IMO, the two expansion rates -- one from the CMBR representing the expansion rate 13.8 Gyrs. ago; one for the rate today -- simply tell us that the expansion rate of space is not fixed for all time. Given the discovery of DE, the arguments from scientists that DE's influence over spacetime is growing would require that these rates differ.
How can we claim the universe is, and has been, accelerating but require it to always have one speed? What good is acceleration if nothing can go faster? [I once had a car like that.
] I've yet to see an explanation for this simple question.
Also, the reason the Hubble Constant is now called the Hubble-Lemaitre Constant is because astronomers like to give credit where credit is due, but because of the remarkable clout and contributions from Hubble, the other two key players got set aside, apparently.
For those interested in the BBT story....
BBT Chronology:
1912 -- Henrietta Swan Leavitt gives us the Cepheid variable law that allowed for galaxy distance determinations, necessary to find their expansion rates.
1912 -- September 17 Vesto Slipher found, with great effort, the first redshift data for galaxies (extragalactic nebulae).
1914 -- In a meeting of the American Astronomical Society, Slipher presented results for a total of 15 distant nebulae (later called galaxies). He was so convincing that his results were received by the audience (chronicles say) with a very long, standing ovation. Apparently, this is unusual.
George's Lemaitre was at that meeting.
1915-1916 GR (General Relativity) introduced by Einstein.
1917 – Einstein used GR to build a cosmology model.
1922 Alexander Friedmann found a math solution of Einstein’s equations suggesting the universe could be expanding or contracting. Einstein rejects this idea since the status quo was for a static universe.
DeSitter, and others, offered models that allowed for redshift in a static universe. DeSitter's model, for example, worked fine as long as his universe included no mass.
1927 -- Independent of Friedmann, Lemaitre, using GR, published (in French) his theory introducing not only the math for an expanding universe, but also evidence for this expansion (i.e. physics). His paper is entitled ‘Un Univers homogene de masse constante et de rayon croissant rendant compte de la vitesse radiale des n´ebuleuses extra-galactiques’. There's no evidence anybody every read this Belgium work.

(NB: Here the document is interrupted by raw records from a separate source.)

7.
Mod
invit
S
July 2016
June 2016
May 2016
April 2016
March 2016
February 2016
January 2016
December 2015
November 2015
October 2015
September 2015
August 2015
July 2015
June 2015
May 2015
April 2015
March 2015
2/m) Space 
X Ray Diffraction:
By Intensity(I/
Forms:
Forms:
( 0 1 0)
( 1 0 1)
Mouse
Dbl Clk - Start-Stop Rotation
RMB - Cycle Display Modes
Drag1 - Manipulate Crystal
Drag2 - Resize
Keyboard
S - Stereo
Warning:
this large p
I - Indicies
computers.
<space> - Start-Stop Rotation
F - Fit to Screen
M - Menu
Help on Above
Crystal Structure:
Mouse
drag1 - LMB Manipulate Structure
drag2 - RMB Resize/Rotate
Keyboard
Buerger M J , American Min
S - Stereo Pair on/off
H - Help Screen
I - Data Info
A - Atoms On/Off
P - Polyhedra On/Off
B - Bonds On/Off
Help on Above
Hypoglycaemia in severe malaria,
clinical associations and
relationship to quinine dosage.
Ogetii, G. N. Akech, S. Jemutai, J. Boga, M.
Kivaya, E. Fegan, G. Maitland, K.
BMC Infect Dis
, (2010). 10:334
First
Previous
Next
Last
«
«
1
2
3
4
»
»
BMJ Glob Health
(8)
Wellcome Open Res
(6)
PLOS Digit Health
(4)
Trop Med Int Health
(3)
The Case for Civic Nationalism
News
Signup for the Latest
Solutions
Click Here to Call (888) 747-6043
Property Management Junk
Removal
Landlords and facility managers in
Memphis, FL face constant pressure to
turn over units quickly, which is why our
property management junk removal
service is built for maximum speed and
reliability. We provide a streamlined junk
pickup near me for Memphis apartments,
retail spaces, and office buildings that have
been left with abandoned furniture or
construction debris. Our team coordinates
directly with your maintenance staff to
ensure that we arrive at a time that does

In this paper, Lemaitre introduced the world's first estimate for an expansion rate for the universe. He used the redshift data from Slipher and the galaxy distances from Hubble. Combining these gives an approximate expansion rate.
In 1929, I think, he listened to Eddington claim there was no explanation for the redshifts. He translated his original paper and soon the prominent scientists had their explanation. But Hubble had greatly improved the data, so Lemaitre left out his cruder estimate for the expansion rate, opening the door further for Hubble to get credit, accidentally.

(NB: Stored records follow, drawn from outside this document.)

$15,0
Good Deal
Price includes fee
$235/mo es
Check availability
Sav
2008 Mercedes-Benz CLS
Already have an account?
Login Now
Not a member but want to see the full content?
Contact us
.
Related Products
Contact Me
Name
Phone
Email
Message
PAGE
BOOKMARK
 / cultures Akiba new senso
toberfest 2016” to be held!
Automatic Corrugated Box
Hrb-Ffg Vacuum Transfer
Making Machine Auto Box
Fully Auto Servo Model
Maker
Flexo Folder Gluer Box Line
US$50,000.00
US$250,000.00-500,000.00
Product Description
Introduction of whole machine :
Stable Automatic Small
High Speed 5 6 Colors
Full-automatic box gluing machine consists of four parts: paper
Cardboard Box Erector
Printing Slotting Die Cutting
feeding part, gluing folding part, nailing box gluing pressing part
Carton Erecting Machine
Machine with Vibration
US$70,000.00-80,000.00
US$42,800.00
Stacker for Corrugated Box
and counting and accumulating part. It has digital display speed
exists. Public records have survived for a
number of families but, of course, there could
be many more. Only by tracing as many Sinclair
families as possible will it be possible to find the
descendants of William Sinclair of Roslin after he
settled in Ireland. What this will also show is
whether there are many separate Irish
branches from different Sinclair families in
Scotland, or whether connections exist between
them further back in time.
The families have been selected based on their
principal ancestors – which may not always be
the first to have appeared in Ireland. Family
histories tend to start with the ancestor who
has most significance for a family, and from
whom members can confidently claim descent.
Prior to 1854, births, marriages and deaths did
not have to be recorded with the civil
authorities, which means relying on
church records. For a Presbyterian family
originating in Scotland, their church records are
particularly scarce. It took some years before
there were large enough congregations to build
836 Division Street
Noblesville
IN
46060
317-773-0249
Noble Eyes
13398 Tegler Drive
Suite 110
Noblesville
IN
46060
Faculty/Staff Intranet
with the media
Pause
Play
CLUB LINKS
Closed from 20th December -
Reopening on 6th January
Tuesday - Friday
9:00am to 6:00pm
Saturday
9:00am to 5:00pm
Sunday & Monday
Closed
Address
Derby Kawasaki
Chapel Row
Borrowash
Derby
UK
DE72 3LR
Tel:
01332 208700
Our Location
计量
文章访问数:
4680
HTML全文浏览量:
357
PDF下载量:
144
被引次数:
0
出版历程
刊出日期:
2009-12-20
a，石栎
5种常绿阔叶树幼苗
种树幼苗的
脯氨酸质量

Einstein stated that his math was fine but his physics was "abominable". [Einstein was stuck on the enduring Static model, but others soon un-glued him once Lemaitre gave an English translation to Eddington, who gave it to DeSitter. They quickly recognized its importance, as did Einstein.
Hubble, with the Hooker telescope and Humason, greatly improved the accuracy of both the distances to galaxies as well as, their redshift. Surprisingly, Hubble never stated that he held that the universe is actually expanding. His graphs imply otherwise, admittedly, but I would bet an ice cream sundae that no one can show where he published anything explicitly stating the universe is expanding, though I could be wrong, as well as several science writers, btw. Hubble stated that he was an astronomer, not a theorist. [He was also friends with deSitter, if that's a factor.]